Type of Information Collection Request: Extension of a currently approved collection; Title of Information Collection: Medicare Secondary Payer Information Collection and Supporting Regulations in 42 CFR 411.25, 489.2, and 489.20; Form Number: CMS 250-254 (OMB: 0938-0214); Use: Medicare Secondary Payer Information (MSP) is essentially the same concept known in the private insurance industry as coordination of benefits, and refers to those situations where Medicare does not have primary responsibility for paying the medical expenses of a Medicare beneficiary. Medicare Fiscal Intermediaries, Carriers, and now Part D plans, need information about primary payers in order to perform various tasks to detect and process MSP cases and make recoveries. MSP information is collected at various times and from numerous parties during a beneficiary's membership in the Medicare Program. Collecting MSP information in a timely manner means that claims are processed correctly the first time, decreasing the costs associated with adjusting claims and recovering mistaken payments.; Frequency: Reporting--On Occasion; Affected Public: Individuals or Households, Business or other for-profit, Not-for-profit institutions; Number of Respondents: 134,553,682; Total Annual Responses: 134,553,682; Total Annual Hours: 1,611,303.

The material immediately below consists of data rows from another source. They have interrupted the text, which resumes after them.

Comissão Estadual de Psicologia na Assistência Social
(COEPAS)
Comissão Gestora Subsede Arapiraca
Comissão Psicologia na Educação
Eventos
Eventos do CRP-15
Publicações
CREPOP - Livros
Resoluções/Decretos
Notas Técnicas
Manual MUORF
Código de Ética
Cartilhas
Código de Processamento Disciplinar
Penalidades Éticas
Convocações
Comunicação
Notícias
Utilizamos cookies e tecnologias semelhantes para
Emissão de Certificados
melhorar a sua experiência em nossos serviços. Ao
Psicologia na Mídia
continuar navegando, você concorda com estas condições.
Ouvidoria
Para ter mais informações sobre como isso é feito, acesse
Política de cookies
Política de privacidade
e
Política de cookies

Type of Information Collection Request: Extension of a currently approved collection; Title of Information Collection: External Quality Review for Medicaid Managed Care Organizations (MCOs); Form Number: CMS-R-305 (OMB: 0938-0786); Use: The results of Medicare reviews, Medicare accreditation surveys, and Medicaid external quality reviews will be used by States in assessing the quality of care provided to Medicaid beneficiaries provided by MCOs and to provide information on the quality of the care provided to the general public upon request; Frequency: Annually; Affected Public: Business or other for-profit, State, Local and or Tribal Government; Number of Respondents: 542; Total Annual Responses: 14,266; Total Annual Hours: 648,877.
To obtain copies of the supporting statement and any related forms for the proposed paperwork collections referenced above, access CMS' Web Site address at http://www.cms.hhs.gov/regulations/pra/, or E-mail
your request, including your address, phone number, OMB number, and CMS document identifier, to Paperwork@cms.hhs.gov, or call the Reports Clearance Office on (410) 786-1326.
To be assured consideration, comments and recommendations for the proposed information collections must be received at the address below, no later than 5 p.m. on March 21, 2006.
CMS, Office of Strategic Operations and Regulatory Affairs, Division of Regulations Development--C, Attention: Bonnie L Harkless, Room C4-26-05, 7500 Security Boulevard, Baltimore, Maryland 21244-1850.
Dated: January 12, 2006. Michelle Shortt, Director, Regulations Development Group, Office of Strategic Operations and Regulatory Affairs.